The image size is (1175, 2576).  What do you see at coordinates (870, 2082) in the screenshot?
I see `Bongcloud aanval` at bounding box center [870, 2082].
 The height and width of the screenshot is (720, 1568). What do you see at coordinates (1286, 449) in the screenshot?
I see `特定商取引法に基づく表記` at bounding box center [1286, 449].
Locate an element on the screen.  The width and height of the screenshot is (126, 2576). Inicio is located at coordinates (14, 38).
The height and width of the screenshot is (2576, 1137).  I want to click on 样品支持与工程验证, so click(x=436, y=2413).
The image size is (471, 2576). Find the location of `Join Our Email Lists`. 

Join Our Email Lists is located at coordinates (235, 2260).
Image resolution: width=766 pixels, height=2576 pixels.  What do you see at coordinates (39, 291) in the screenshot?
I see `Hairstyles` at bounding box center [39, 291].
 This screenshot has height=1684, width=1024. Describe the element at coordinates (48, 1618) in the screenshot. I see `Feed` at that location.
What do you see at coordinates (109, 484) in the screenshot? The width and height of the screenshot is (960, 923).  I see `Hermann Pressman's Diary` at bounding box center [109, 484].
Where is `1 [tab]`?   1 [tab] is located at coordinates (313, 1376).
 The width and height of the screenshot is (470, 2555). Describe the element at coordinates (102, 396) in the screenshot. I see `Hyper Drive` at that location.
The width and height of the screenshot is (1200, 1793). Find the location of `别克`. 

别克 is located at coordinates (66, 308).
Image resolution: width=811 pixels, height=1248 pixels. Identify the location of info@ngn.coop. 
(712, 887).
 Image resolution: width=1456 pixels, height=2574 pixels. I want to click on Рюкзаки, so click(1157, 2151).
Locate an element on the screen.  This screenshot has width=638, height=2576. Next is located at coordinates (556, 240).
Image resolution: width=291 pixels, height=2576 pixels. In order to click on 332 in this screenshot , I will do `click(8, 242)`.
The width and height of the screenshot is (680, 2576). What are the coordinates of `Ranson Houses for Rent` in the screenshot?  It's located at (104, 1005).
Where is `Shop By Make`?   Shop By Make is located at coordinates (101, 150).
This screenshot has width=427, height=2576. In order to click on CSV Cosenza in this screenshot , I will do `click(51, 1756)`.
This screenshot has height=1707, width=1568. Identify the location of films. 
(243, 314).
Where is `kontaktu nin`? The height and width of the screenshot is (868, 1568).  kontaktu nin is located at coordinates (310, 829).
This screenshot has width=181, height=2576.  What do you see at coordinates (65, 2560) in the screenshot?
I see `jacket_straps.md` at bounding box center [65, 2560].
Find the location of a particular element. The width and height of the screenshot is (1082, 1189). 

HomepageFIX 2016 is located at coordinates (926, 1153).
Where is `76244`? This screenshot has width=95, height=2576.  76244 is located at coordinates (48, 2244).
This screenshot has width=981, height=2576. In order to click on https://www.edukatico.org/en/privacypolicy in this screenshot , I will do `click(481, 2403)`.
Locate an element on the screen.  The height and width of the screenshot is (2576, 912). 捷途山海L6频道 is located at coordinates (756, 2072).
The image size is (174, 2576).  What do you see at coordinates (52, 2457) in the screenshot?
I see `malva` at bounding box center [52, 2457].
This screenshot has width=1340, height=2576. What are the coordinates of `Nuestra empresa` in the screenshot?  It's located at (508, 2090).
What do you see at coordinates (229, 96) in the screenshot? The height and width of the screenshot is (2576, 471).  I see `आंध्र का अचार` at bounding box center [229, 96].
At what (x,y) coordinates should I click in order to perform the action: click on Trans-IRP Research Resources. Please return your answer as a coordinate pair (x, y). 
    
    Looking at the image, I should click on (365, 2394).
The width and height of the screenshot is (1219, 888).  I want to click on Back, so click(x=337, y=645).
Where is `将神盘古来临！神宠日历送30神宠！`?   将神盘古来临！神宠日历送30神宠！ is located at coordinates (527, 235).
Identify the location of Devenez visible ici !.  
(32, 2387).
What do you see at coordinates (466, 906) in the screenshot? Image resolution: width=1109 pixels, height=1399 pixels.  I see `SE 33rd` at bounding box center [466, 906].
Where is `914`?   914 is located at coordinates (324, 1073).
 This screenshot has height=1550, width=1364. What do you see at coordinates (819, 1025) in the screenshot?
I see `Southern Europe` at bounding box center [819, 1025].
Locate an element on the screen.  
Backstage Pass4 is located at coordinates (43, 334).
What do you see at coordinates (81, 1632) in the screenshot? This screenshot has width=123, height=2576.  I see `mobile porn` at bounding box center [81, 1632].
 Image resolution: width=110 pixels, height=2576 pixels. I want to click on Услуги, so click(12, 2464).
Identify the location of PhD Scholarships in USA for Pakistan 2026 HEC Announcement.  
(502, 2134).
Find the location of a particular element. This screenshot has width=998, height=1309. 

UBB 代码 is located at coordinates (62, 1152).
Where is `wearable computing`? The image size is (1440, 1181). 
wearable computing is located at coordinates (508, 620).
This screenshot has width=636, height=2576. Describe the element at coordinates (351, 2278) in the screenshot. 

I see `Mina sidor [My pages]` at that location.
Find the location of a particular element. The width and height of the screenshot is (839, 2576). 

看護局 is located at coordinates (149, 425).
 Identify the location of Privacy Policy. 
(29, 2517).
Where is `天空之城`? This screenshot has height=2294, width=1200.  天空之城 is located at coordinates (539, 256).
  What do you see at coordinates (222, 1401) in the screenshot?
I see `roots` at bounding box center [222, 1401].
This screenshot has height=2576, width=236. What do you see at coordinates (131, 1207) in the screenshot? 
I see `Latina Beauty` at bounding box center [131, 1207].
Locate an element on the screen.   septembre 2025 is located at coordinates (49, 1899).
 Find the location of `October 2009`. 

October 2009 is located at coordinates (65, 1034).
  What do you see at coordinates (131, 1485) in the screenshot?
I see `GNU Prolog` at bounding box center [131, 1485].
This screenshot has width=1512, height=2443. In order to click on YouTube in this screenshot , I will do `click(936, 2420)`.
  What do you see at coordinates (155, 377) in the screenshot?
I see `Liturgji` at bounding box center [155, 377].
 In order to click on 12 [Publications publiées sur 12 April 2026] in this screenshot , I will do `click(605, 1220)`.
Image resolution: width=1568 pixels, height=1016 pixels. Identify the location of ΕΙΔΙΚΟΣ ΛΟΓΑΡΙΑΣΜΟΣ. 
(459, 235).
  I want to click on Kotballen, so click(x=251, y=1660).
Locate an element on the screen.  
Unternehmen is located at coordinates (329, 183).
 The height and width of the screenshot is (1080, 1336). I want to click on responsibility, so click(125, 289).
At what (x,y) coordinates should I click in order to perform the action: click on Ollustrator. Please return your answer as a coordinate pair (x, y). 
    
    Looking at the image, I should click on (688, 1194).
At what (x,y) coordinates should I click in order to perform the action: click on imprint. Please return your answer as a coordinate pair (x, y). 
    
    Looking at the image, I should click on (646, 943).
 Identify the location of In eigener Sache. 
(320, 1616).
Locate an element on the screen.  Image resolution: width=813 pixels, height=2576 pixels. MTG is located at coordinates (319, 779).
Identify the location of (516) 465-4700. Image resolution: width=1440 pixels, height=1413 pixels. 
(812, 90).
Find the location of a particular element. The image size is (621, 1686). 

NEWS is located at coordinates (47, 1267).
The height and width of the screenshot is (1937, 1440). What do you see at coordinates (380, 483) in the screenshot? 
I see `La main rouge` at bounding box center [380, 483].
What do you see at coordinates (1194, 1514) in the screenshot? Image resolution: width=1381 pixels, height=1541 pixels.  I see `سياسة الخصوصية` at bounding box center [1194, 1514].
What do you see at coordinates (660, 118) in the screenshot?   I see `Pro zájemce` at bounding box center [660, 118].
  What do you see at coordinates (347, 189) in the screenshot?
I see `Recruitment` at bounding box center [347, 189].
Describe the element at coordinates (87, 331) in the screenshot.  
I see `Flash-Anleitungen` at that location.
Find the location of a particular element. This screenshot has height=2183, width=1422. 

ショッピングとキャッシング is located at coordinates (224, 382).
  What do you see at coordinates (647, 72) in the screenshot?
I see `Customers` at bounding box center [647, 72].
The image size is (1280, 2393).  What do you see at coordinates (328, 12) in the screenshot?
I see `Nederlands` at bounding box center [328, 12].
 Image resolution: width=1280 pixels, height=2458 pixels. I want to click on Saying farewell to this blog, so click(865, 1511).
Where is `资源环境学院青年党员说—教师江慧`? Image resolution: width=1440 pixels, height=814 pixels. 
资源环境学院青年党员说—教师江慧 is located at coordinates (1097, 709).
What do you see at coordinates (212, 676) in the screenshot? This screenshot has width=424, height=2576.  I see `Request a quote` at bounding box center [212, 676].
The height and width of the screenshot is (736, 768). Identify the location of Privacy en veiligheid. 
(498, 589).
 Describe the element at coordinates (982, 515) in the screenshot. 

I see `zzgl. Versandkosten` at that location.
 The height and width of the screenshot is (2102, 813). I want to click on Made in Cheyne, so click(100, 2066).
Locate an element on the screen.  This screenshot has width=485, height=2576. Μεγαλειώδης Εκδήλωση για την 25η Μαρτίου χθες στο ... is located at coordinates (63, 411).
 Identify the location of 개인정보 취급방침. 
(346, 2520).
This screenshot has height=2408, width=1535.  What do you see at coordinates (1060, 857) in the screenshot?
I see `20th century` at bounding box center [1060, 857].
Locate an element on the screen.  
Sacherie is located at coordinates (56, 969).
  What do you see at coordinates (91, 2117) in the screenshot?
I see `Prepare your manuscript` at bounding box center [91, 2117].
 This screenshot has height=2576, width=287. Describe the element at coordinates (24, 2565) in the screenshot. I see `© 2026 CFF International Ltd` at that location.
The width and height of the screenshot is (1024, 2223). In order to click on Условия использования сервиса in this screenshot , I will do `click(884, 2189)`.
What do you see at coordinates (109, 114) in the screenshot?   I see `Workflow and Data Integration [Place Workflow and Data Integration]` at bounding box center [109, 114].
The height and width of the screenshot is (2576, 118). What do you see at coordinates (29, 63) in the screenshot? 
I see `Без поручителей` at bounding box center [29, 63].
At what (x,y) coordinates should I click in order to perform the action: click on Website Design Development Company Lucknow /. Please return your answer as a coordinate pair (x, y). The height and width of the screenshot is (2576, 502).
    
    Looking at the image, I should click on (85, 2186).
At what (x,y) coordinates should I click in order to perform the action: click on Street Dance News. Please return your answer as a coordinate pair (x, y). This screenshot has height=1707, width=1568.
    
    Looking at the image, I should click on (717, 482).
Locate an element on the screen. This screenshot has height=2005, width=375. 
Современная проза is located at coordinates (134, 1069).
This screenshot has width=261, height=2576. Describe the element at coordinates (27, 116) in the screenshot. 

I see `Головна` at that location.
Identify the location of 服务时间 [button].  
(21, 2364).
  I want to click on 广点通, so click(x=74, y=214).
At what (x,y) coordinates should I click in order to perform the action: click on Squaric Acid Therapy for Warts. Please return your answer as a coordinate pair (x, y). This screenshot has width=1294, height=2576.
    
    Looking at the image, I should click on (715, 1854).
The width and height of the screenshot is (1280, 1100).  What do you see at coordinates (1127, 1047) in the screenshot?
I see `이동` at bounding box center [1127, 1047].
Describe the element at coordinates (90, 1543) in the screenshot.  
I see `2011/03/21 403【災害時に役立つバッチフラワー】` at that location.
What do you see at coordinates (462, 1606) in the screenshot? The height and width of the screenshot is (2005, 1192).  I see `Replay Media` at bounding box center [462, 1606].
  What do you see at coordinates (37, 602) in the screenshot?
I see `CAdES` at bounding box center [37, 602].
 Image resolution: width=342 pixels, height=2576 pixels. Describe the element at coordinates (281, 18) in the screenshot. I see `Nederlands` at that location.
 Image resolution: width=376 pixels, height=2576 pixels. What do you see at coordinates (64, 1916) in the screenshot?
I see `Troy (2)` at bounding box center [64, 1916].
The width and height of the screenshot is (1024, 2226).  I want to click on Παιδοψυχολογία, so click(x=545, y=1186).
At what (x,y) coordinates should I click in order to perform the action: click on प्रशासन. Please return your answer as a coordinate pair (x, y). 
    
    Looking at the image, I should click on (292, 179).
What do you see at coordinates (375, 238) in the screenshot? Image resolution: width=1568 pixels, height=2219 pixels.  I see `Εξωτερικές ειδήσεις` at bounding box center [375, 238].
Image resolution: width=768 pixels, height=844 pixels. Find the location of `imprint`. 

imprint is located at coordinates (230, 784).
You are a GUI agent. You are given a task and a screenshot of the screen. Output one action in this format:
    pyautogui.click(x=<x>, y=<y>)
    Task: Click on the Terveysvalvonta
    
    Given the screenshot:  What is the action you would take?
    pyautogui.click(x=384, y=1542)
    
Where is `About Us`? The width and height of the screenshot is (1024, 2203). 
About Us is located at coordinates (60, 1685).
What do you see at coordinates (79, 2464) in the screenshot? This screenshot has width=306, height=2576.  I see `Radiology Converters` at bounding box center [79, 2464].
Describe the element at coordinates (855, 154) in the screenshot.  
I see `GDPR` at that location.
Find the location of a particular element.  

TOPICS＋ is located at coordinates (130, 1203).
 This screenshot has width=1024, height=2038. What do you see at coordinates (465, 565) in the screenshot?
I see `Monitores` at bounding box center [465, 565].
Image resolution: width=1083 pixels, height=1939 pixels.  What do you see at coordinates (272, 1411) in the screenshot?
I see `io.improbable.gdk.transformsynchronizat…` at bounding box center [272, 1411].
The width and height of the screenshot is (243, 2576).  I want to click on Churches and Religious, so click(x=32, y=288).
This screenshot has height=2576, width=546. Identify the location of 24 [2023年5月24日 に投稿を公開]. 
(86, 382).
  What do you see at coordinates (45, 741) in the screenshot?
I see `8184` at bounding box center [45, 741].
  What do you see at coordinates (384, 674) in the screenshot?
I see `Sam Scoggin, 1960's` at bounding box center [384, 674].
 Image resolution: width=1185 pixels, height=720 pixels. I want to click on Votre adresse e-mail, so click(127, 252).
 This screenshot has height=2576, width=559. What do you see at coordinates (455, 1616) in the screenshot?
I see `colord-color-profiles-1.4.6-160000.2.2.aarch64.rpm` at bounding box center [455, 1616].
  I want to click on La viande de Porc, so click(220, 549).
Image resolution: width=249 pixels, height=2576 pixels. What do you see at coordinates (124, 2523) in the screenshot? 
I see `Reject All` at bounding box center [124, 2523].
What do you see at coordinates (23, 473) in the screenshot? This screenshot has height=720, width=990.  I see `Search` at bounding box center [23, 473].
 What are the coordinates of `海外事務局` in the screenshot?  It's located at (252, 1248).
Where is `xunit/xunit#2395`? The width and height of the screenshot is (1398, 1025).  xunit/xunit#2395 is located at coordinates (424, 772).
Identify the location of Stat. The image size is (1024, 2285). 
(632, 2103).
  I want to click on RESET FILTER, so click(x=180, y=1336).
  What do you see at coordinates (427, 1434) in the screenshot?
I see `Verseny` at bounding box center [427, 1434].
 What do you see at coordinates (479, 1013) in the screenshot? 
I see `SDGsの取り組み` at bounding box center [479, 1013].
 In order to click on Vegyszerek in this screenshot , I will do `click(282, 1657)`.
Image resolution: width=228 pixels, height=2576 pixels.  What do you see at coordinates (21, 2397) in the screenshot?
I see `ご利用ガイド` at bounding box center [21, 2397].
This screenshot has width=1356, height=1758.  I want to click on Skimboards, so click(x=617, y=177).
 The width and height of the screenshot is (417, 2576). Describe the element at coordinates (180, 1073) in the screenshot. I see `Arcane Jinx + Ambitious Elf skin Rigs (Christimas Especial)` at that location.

The task: With the line holding "Locate an element on the screen. This" as the first and the line holding "What do you see at coordinates (375, 238)" as the last, set down that range of the entries above exactly, and nothing else.

Final answer:
Locate an element on the screen. This screenshot has height=2005, width=375. 
Современная проза is located at coordinates (134, 1069).
This screenshot has width=261, height=2576. Describe the element at coordinates (27, 116) in the screenshot. 

I see `Головна` at that location.
Identify the location of 服务时间 [button].  
(21, 2364).
  I want to click on 广点通, so click(x=74, y=214).
At what (x,y) coordinates should I click in order to perform the action: click on Squaric Acid Therapy for Warts. Please return your answer as a coordinate pair (x, y). This screenshot has width=1294, height=2576.
    
    Looking at the image, I should click on (715, 1854).
The width and height of the screenshot is (1280, 1100).  What do you see at coordinates (1127, 1047) in the screenshot?
I see `이동` at bounding box center [1127, 1047].
Describe the element at coordinates (90, 1543) in the screenshot.  
I see `2011/03/21 403【災害時に役立つバッチフラワー】` at that location.
What do you see at coordinates (462, 1606) in the screenshot? The height and width of the screenshot is (2005, 1192).  I see `Replay Media` at bounding box center [462, 1606].
  What do you see at coordinates (37, 602) in the screenshot?
I see `CAdES` at bounding box center [37, 602].
 Image resolution: width=342 pixels, height=2576 pixels. Describe the element at coordinates (281, 18) in the screenshot. I see `Nederlands` at that location.
 Image resolution: width=376 pixels, height=2576 pixels. What do you see at coordinates (64, 1916) in the screenshot?
I see `Troy (2)` at bounding box center [64, 1916].
The width and height of the screenshot is (1024, 2226).  I want to click on Παιδοψυχολογία, so click(x=545, y=1186).
At what (x,y) coordinates should I click in order to perform the action: click on प्रशासन. Please return your answer as a coordinate pair (x, y). 
    
    Looking at the image, I should click on (292, 179).
What do you see at coordinates (375, 238) in the screenshot? Image resolution: width=1568 pixels, height=2219 pixels.  I see `Εξωτερικές ειδήσεις` at bounding box center [375, 238].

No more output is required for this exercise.